Los adultos de los pueblos les contaban que antes, cuando el puente había estado en buenas condiciones, se festejaban festivales en el puente. La gente bailaba. Pero también les contaban que la gente del otro pueblo había destruido el puente. Que se había caído cada vez más. Que se había vuelto peligroso cruzarlo. Los ancianos del pueblo habían contado a los jóvenes, todas las cosas horribles que se escuchaba del otro lado.

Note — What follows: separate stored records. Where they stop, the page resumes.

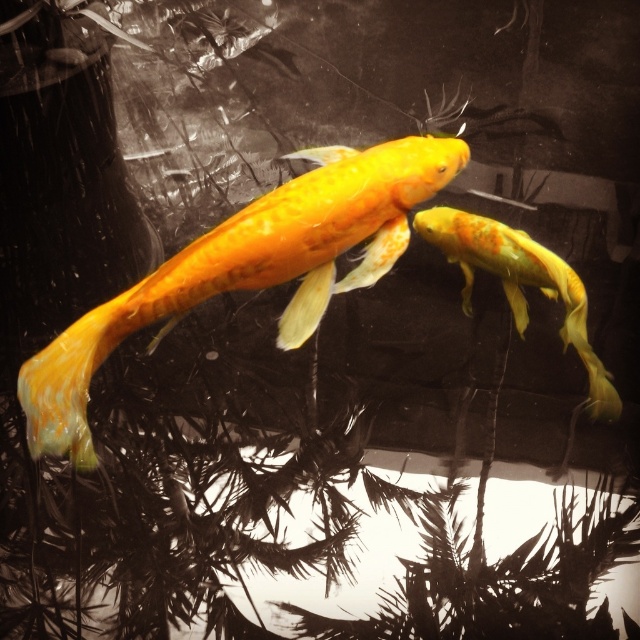 You are an aquarium caretaker who needs to determine if both shiny yellow fish at center and shiny orange goldfish at center can fit side by side in a 15 cm wide tank section. Given their widths, can they fit?

The shiny yellow fish at center is wider than the shiny orange goldfish at center. If their combined widths are less than or equal to 15 cm, they can fit. However, without knowing their exact widths, it is impossible to determine definitively.

You are an aquarium caretaker who needs to feed two shiny yellow fish at center. The feeding area is 3 feet wide. Can both fish fit into the feeding area at the same time?

The shiny yellow fish at center are 3.52 feet apart. Since the feeding area is only 3 feet wide, the distance between them is greater than the feeding area width. Therefore, both fish cannot fit into the feeding area simultaneously.

You are an underwater photographer aiming to capture a clear photo of the shiny yellow fish at center and the shiny orange goldfish at center. Which fish should you focus on first to ensure it appears sharp in your photo?

The shiny yellow fish at center is in front of the shiny orange goldfish at center, so you should focus on the shiny yellow fish at center first to ensure it appears sharp in your photo. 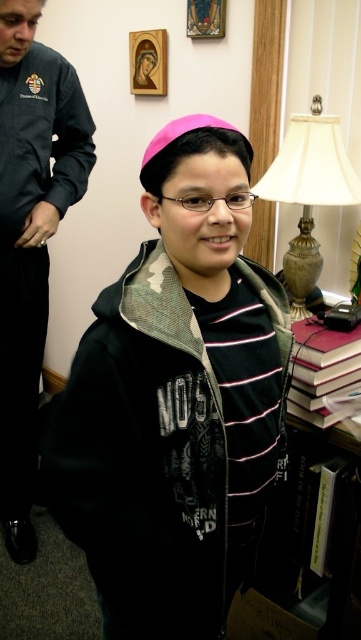 You are a photographer who needs to adjust the lighting to ensure both the dark gray jacket at left and the maroon leather book at lower right are well lit. Which object should you focus on first to avoid casting a shadow over the other?

The dark gray jacket at left is positioned over the maroon leather book at lower right, so focusing on lighting the jacket first would prevent its shadow from falling onto the book below.

You are an interior designer assessing the space for proper arrangement. Given the dark gray jacket at left and the maroon leather book at lower right, which object would you need to adjust if you want both items to be at the same height?

The maroon leather book at lower right needs to be raised since the dark gray jacket at left is taller. To make them the same height, adjust the maroon leather book at lower right upwards to match the height of the dark gray jacket at left.

You are a photographer standing at the camera position. You need to take a photo of the boy while ensuring the dark gray jacket at left does not appear in the frame. Is the jacket too close to the boy to avoid capturing it in the photo?

The dark gray jacket at left is 3.98 feet away from the camera. Since the jacket is positioned at the edge of the frame, it might still be visible unless the photographer adjusts the camera angle or moves closer to the boy to exclude the jacket from the shot. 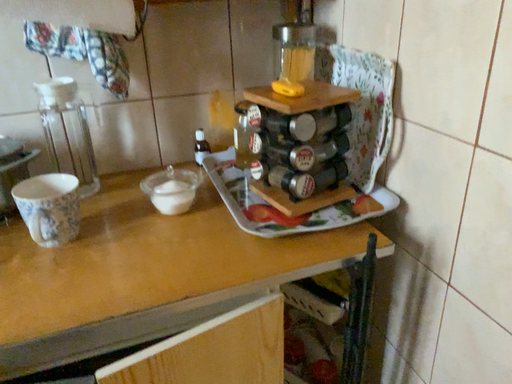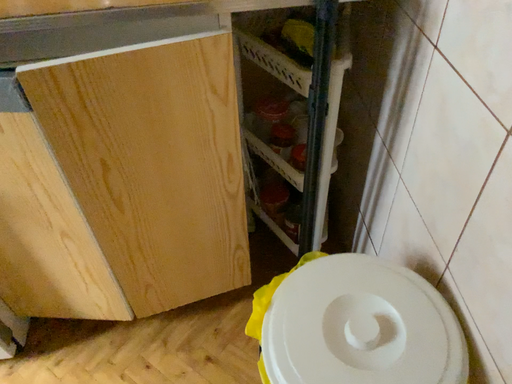 Question: How did the camera likely rotate when shooting the video?

Choices:
 (A) rotated downward
 (B) rotated upward

Answer: (A)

Y así empezaron los rumores.
Y la envidia surgió.
Y por eso vino el odio.

Pero no fue así para el niño y la niña. Ambos curiosos y valientes. No creyeron en lo que les dijeron. Se dijeron que era imposible que todo habitante de un pueblo pudiera ser malvado. Se dijeron que iban a cruzar al otro lado para ver si era verdad. Y como el puente no se podía cruzar, decidieron cruzar el valle. La niña había encontrado una bajada en su lado, el niño una escalera en el suyo.

Y así bajaron.
Y así se encontraron.
Y así se conocieron.

Se dieron cuenta de que habían tenido razón. Que los viejos estaban equivocados. Se dieron cuenta de que se tenía que reconstruir el puente. Y decidieron seguir sus caminos, la niña subiendo la escalera hacia el pueblo del niño, el niño cruzando el valle y subiendo al otro lado hacia el pueblo de la niña.

Ella le regaló su pañuelo para que lo cuidara de los gases tóxicos en las profundidades del valle. Y le dio una nota, firmada por ella, en la que le avisaba a su gente que ese niño venía con buenas intenciones y que le dieran comida y agua. Y que había que encender una fogata alta, para avisarle al otro pueblo que el niño había llegado bien.

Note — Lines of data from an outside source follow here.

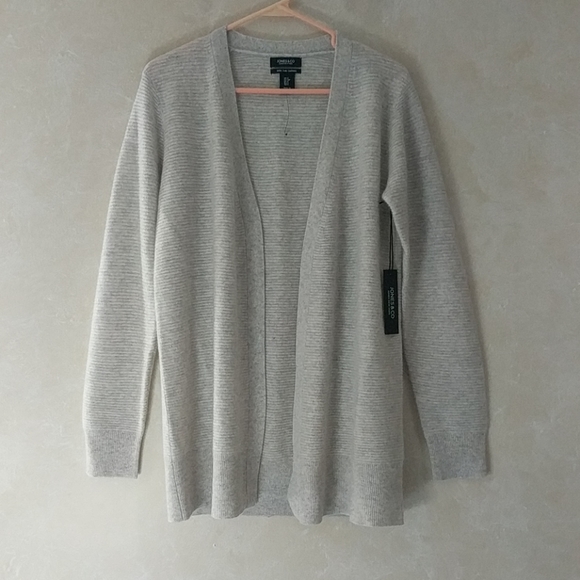 Find the location of a particular element. The width and height of the screenshot is (580, 580). wall is located at coordinates (519, 151). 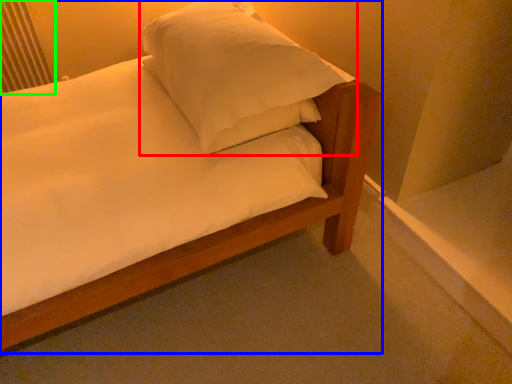 Question: Based on their relative distances, which object is farther from pillow (highlighted by a red box)? Choose from bed (highlighted by a blue box) and radiator (highlighted by a green box).

Choices:
 (A) bed
 (B) radiator

Answer: (B) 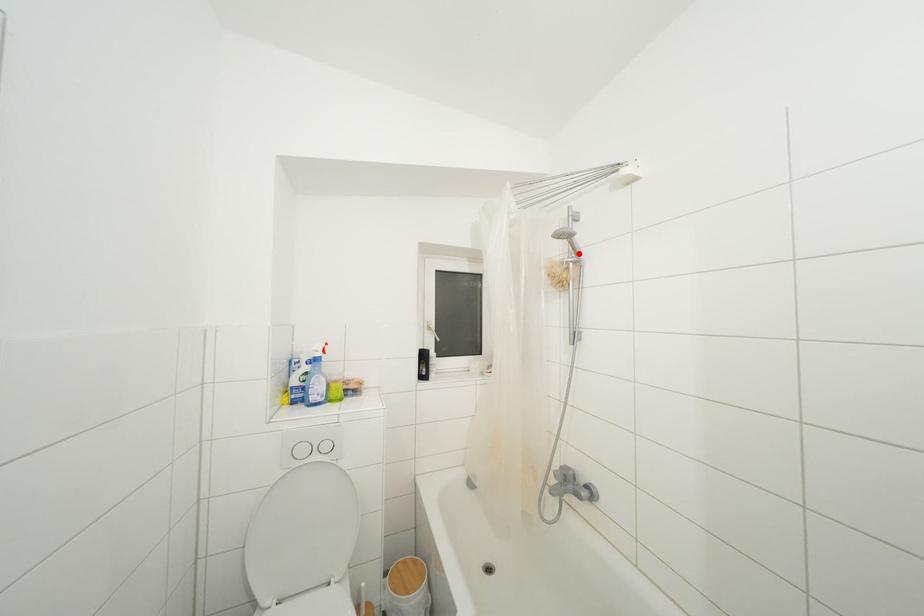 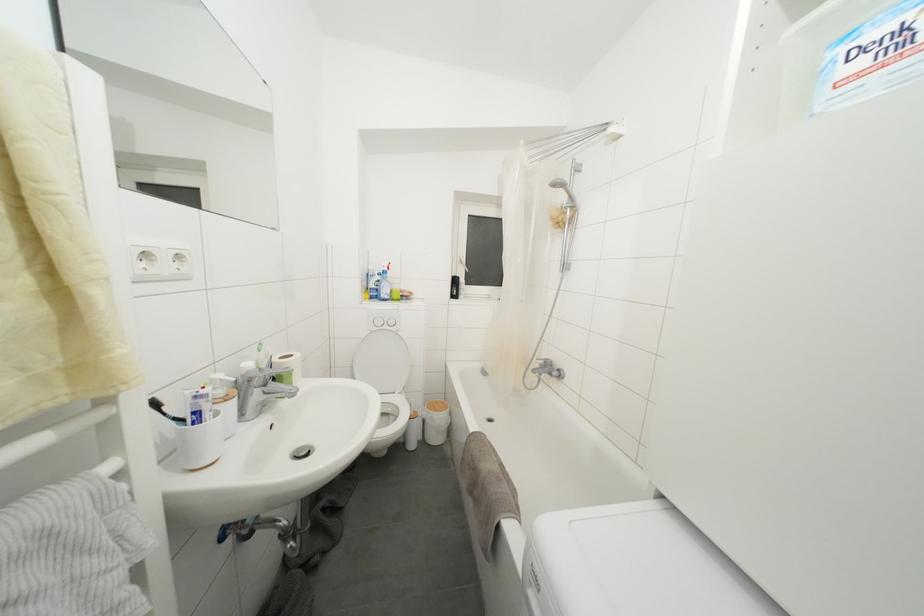 Where in the second image is the point corresponding to the highlighted location from the first image?

(575, 200)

Él le regaló su gorro, brillante y rojo, como mensaje a su pueblo que ella venía con buenas intenciones y agregó una nota, firmada por él, avisando que le den comida y agua y que enciendan un fuego alto en su honor, para avisarle al otro pueblo.

Se abrazaron, se despidieron, y la niña y el niño siguieron por sus caminos. Ella subiendo la escalera. Él bajándola.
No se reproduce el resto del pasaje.